PROBLEM DETAILS:
Find and copy each line of the data that includes "with".

Page-level text extractions:
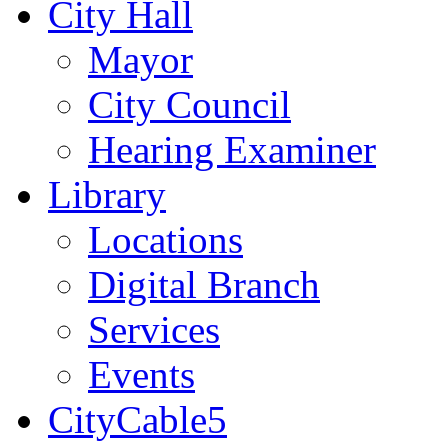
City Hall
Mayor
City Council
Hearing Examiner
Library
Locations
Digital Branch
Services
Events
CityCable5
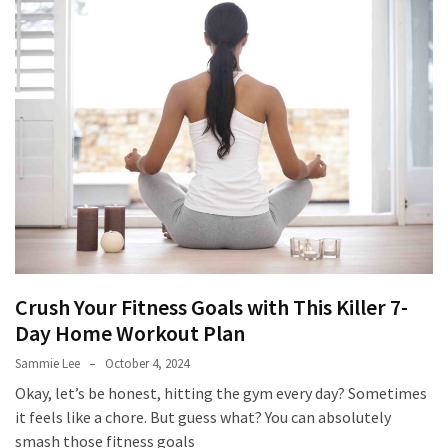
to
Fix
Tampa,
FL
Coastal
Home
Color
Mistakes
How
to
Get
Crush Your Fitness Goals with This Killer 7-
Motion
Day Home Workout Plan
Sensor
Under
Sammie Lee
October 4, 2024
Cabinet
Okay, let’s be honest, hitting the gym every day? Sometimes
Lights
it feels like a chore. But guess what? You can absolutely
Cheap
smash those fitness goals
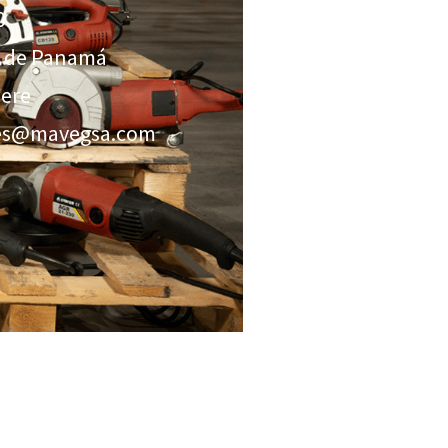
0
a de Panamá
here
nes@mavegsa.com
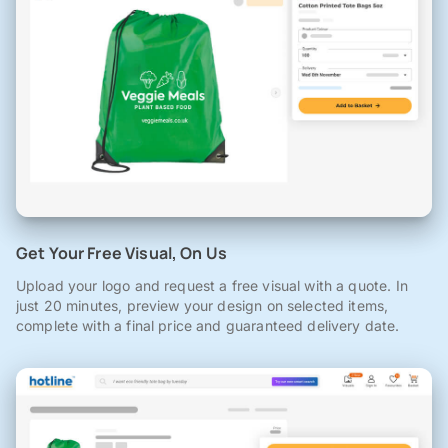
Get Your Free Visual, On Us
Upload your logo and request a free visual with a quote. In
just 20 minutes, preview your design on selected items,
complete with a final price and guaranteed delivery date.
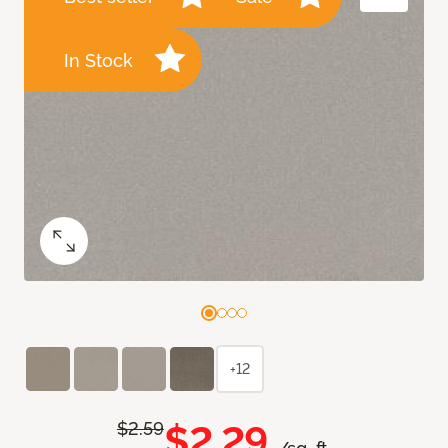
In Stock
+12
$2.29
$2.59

RESPONSE BOX:
Crush Your Fitness Goals with This Killer 7-
Upload your logo and request a free visual with a quote. In
complete with a final price and guaranteed delivery date.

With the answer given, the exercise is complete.